RECORDS FOR THE TASK: Begin
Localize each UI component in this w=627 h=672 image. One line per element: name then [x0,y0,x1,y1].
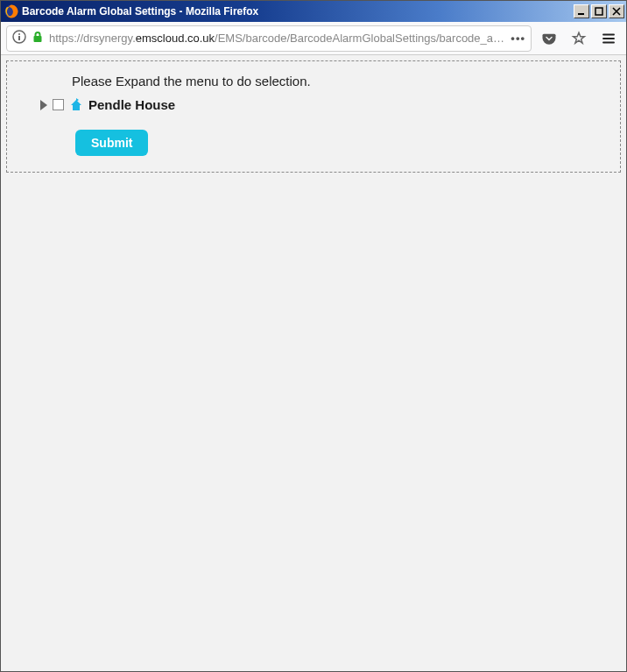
expand-triangle-icon[interactable] [40,100,47,110]
url-bar[interactable]: https://drsynergy.emscloud.co.uk/EMS/bar… [6,25,532,52]
submit-button[interactable]: Submit [75,130,148,156]
minimize-button[interactable] [574,4,589,18]
close-button[interactable] [609,4,624,18]
svg-rect-5 [18,36,20,40]
svg-rect-2 [595,8,602,15]
window-controls [574,4,624,18]
pocket-icon[interactable] [537,26,561,51]
window-titlebar: Barcode Alarm Global Settings - Mozilla … [1,1,626,22]
browser-toolbar: https://drsynergy.emscloud.co.uk/EMS/bar… [1,22,626,55]
instruction-text: Please Expand the menu to do selection. [72,74,602,88]
settings-panel: Please Expand the menu to do selection. … [6,60,621,173]
svg-point-4 [18,33,20,35]
bookmark-star-icon[interactable] [567,26,591,51]
url-text: https://drsynergy.emscloud.co.uk/EMS/bar… [49,32,505,45]
house-icon [69,98,83,112]
tree-root-label[interactable]: Pendle House [88,97,175,112]
more-actions-icon[interactable]: ••• [511,32,525,45]
firefox-icon [4,4,18,18]
window-title: Barcode Alarm Global Settings - Mozilla … [22,5,574,18]
tree-checkbox[interactable] [53,99,64,110]
lock-icon[interactable] [32,31,44,46]
site-info-icon[interactable] [12,30,26,46]
svg-rect-1 [578,13,584,15]
hamburger-menu-icon[interactable] [596,26,621,51]
svg-rect-6 [34,36,42,42]
tree-root-row: Pendle House [40,97,602,112]
page-content: Please Expand the menu to do selection. … [1,55,626,671]
maximize-button[interactable] [591,4,607,18]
RECORDS FOR THE TASK: End
Please show every line of the material that contains the string "drsynergy".

url-bar[interactable]: https://drsynergy.emscloud.co.uk/EMS/bar… [6,25,532,52]
browser-toolbar: https://drsynergy.emscloud.co.uk/EMS/bar… [1,22,626,55]
url-text: https://drsynergy.emscloud.co.uk/EMS/bar… [49,32,505,45]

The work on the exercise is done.